Alex Jones ordered to pay $965 million in Sandy Hook defamation trial, by Aaron Katersky and Meredith Delisso, October 13, 2022

Published by Alex Diaz-Granados

Alex Diaz-Granados (1963- ) began writing movie reviews as a staff writer and Entertainment Editor for his high school newspaper in the early 1980s and was the Diversions editor for Miami-Dade Community College, South Campus' student newspaper for one semester. Using his experiences in those publications, Alex has been raving and ranting about the movies online since 2003 at various web sites, including Amazon, Ciao and Epinions. In addition to writing reviews, Alex has written or co-written three films ("A Simple Ad," "Clown 345," and "Ronnie and the Pursuit of the Elusive Bliss") for actor-director Juan Carlos Hernandez. You can find his reviews and essays on his blogs, A Certain Point of View and A Certain Point of View, Too.

7 thoughts on “Musings & Thoughts for Thursday, October 13, 2022, or: Insomnia Strikes Again, But Alex Jones Gets His Comeuppance

  1. The Alex Jones saga is indeed very tragic. Conspiracies theories like his can do very severe damage to innocent people. Lunatic conspiracies based on lies and hatred have led to, not just crimes and harassment but genocide.

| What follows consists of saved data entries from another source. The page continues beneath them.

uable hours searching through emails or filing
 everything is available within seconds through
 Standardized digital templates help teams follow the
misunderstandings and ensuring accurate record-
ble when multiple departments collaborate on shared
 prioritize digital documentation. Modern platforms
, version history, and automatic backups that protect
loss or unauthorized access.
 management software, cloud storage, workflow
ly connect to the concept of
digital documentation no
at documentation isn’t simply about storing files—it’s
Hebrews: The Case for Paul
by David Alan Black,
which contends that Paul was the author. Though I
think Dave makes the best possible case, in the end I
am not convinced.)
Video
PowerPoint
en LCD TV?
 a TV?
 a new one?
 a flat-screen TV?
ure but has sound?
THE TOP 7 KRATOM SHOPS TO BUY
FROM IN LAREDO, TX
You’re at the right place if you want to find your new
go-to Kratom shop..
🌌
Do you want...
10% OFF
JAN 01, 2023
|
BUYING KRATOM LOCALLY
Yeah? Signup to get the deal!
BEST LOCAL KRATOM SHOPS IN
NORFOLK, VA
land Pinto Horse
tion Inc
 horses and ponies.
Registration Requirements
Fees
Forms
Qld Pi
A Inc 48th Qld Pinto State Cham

The Elders of Zion conspiracy/fraud is proof of that. People like Alex Jones and his dedicated followers are the most evil people on earth. We all know he does not have a billion dollars but it sends a message in addition to providing the victims some money. It is not about free speech. When you intentionally spread lies that directly harm innocent people, and in this case people who already lost everything, a child, you will be held accountable. EVIL MUST BE STOPPED! Most people understand this.

    Liked by 2 people

    1. Most of Jones’ followers don’t care about facts or respect for others who are different from them. Many (not all) of them don’t have a well-rounded education and brag about not wanting one, and those who do and ought to know better follow right-wing ideologies (and promote them) because it suits their financial and political agendas.

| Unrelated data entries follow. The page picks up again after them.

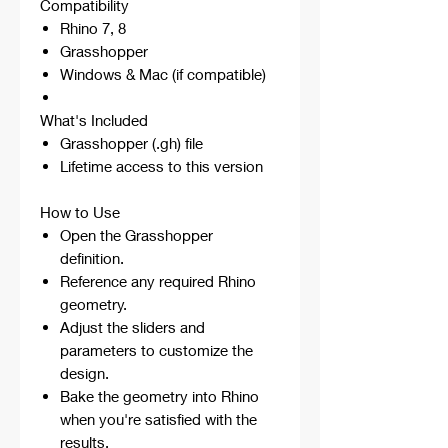
Compatibility
Rhino 7, 8
Grasshopper
Windows & Mac (if compatible)
What's Included
Grasshopper (.gh) file
Lifetime access to this version
How to Use
Open the Grasshopper
definition.
Reference any required Rhino
geometry.
Adjust the sliders and
parameters to customize the
design.
Bake the geometry into Rhino
when you're satisfied with the
results.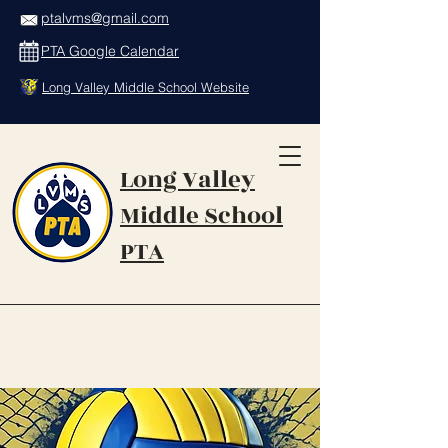
ptalvms@gmail.com
PTA Google Calendar
Long Valley Middle School Website
Long Valley
Middle School
PTA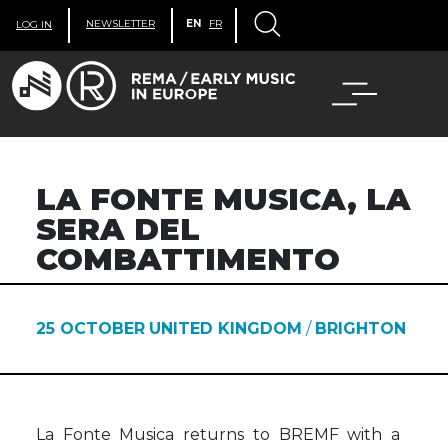
NEWSLETTER
EN
FR
LOG IN
LA FONTE MUSICA, LA
SERA DEL
COMBATTIMENTO
25 OCTOBER
UNITED KINGDOM
/
BRIGHTON
La Fonte Musica returns to BREMF with a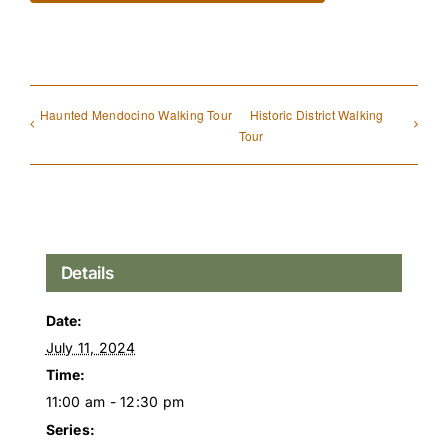
Haunted Mendocino Walking Tour
Historic District Walking
Tour
Details
Date:
July 11, 2024
Time:
11:00 am - 12:30 pm
Series:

      Jones, like the late Rush Limbaugh, knows deep down that most of what he presents as “news” is BS, but it is a lucrative gig, whether he believes half or even a quarter of what he preaches or not. I have no doubt that he is a true believer when it comes to the “unelected elites really run the U.S.” conspiracies, and he is anti-immigrant like his idol Trump, but I also think that some of the things he says…he says for profit.

      Liked by 1 person

      1. Yes that’s exactly right. He knew he was spreading harmful misinformation that really hurt innocent people in the most awful way possible. That’s why the crazy 1 billion verdict isn’t so crazy. Like a demon he feeds on hatred and fear with lies, except in this case it is a wallet his feeding.

        Liked by 1 person

  2. And yet, even as Alex Jones owes nearly a billion dollars, which he’ll never pay, he still threatens to harass and harangue the families of the Sandy Hook victims. The man has no shame. The man has no soul! Wishing you peace, Alex!

    Liked by 1 person

  3. Unfortunately, if Alex Jones declares bankruptcy, they will erase the debt and he will get a fresh start. I know because I won a lawsuit against someone who worked on my house for $20k. He waited until after the judge awarded me the money then declared bankruptcy. Likely he is waiting for all of the lawsuits to play out and will do the same.

    I lost a family friend on Flight 93. Her brother was the Pastor of the church I grew up in. After 9/11, I found a website where the guy was claiming that Flight 93 was a hoax and all the people were made up. He cited the woman I knew and said her brother was a crisis actor (he’s done prayers at the annual memorial until 45 started showing up at them). I blasted him and, of course, he said “it’s a joke.” The harm that these people do to these grieving families, especially when their followers start harassing them, cannot be overstated.